▸ Activity:
All the lines below need retyping exactly, apart from the images.

▸ Material provided:
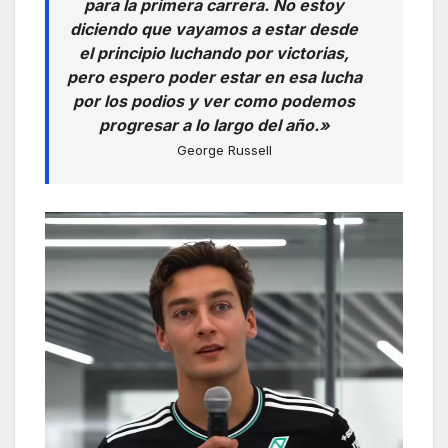
para la primera carrera. No estoy
diciendo que vayamos a estar desde
el principio luchando por victorias,
pero espero poder estar en esa lucha
por los podios y ver como podemos
progresar a lo largo del año.»
George Russell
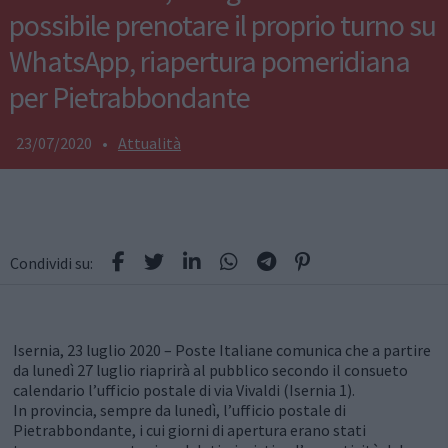
possibile prenotare il proprio turno su
WhatsApp, riapertura pomeridiana
per Pietrabbondante
23/07/2020
•
Attualità
Condividi su:
Isernia, 23 luglio 2020 – Poste Italiane comunica che a partire
da lunedì 27 luglio riaprirà al pubblico secondo il consueto
calendario l’ufficio postale di via Vivaldi (Isernia 1).
In provincia, sempre da lunedì, l’ufficio postale di
Pietrabbondante, i cui giorni di apertura erano stati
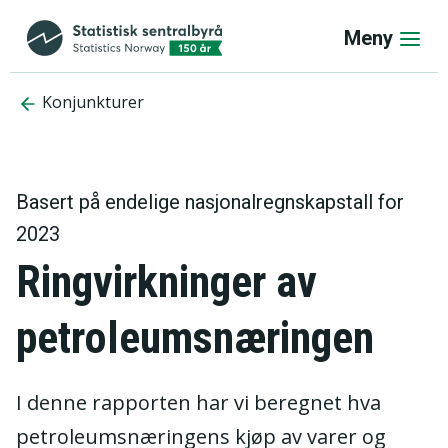
Meny
Konjunkturer
Basert på endelige nasjonalregnskapstall for
2023
Ringvirkninger av
petroleumsnæringen
I denne rapporten har vi beregnet hva
petroleumsnæringens kjøp av varer og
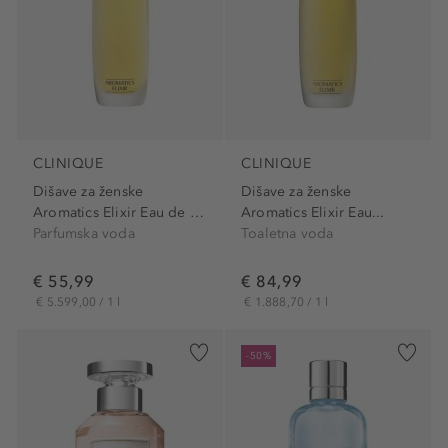
CLINIQUE
CLINIQUE
Dišave za ženske
Dišave za ženske
Aromatics Elixir Eau de Parfum
Aromatics Elixir Eau...
Parfumska voda
Toaletna voda
€ 55,99
€ 84,99
€ 5.599,00 / 1 l
€ 1.888,70 / 1 l
-50%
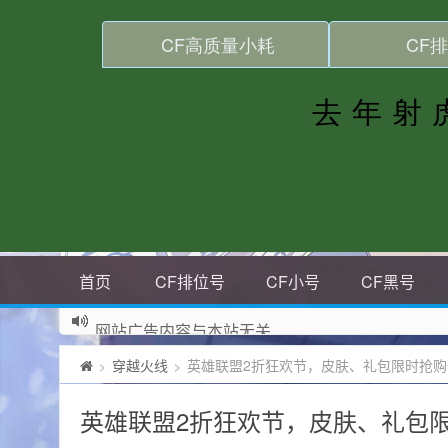
首页
CF排位号
CF小号
CF黑号
网站广告内容与本站无关
穿越火线
英雄联盟2折狂欢节，皮肤、礼包限时抢购
>
>
英雄联盟2折狂欢节，皮肤、礼包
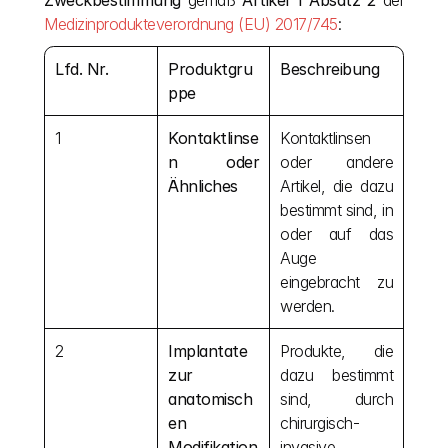
Zweckbestimmung
 gemäß 
Artikel 1 Absatz 2
 der 
Medizinprodukteverordnung (EU) 2017/745
:
Lfd. Nr.
Produktgru
Beschreibung
ppe
1
Kontaktlinse
Kontaktlinsen 
n oder 
oder andere 
Ähnliches
Artikel, die dazu 
bestimmt sind, in 
oder auf das 
Auge 
eingebracht zu 
werden.
2
Implantate 
Produkte, die 
zur 
dazu bestimmt 
anatomisch
sind, durch 
en 
chirurgisch-
Modifikation
invasive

▸ Solved exercise:
para la primera carrera. No estoy
diciendo que vayamos a estar desde
el principio luchando por victorias,
pero espero poder estar en esa lucha
por los podios y ver como podemos
progresar a lo largo del año.»
George Russell
possibile prenotare il proprio turno su
WhatsApp, riapertura pomeridiana
per Pietrabbondante
23/07/2020
•
Attualità
Condividi su:
Isernia, 23 luglio 2020 – Poste Italiane comunica che a partire
da lunedì 27 luglio riaprirà al pubblico secondo il consueto
calendario l’ufficio postale di via Vivaldi (Isernia 1).
In provincia, sempre da lunedì, l’ufficio postale di
Pietrabbondante, i cui giorni di apertura erano stati
Meny
Konjunkturer
Basert på endelige nasjonalregnskapstall for
2023
Ringvirkninger av
petroleumsnæringen
I denne rapporten har vi beregnet hva
petroleumsnæringens kjøp av varer og
CLINIQUE
CLINIQUE
Dišave za ženske
Dišave za ženske
Aromatics Elixir Eau de Parfum
Aromatics Elixir Eau...
Parfumska voda
Toaletna voda
€ 55,99
€ 84,99
€ 5.599,00 / 1 l
€ 1.888,70 / 1 l
-50%
首页
CF排位号
CF小号
CF黑号
网站广告内容与本站无关
穿越火线
英雄联盟2折狂欢节，皮肤、礼包限时抢购
>
>
英雄联盟2折狂欢节，皮肤、礼包
Zweckbestimmung
 gemäß 
Artikel 1 Absatz 2
 der 
Medizinprodukteverordnung (EU) 2017/745
:
Lfd. Nr.
Produktgru
Beschreibung
ppe
1
Kontaktlinse
Kontaktlinsen 
n oder 
oder andere 
Ähnliches
Artikel, die dazu 
bestimmt sind, in 
oder auf das 
Auge 
eingebracht zu 
werden.
2
Implantate 
Produkte, die 
zur 
dazu bestimmt 
anatomisch
sind, durch 
en 
chirurgisch-
Modifikation
invasive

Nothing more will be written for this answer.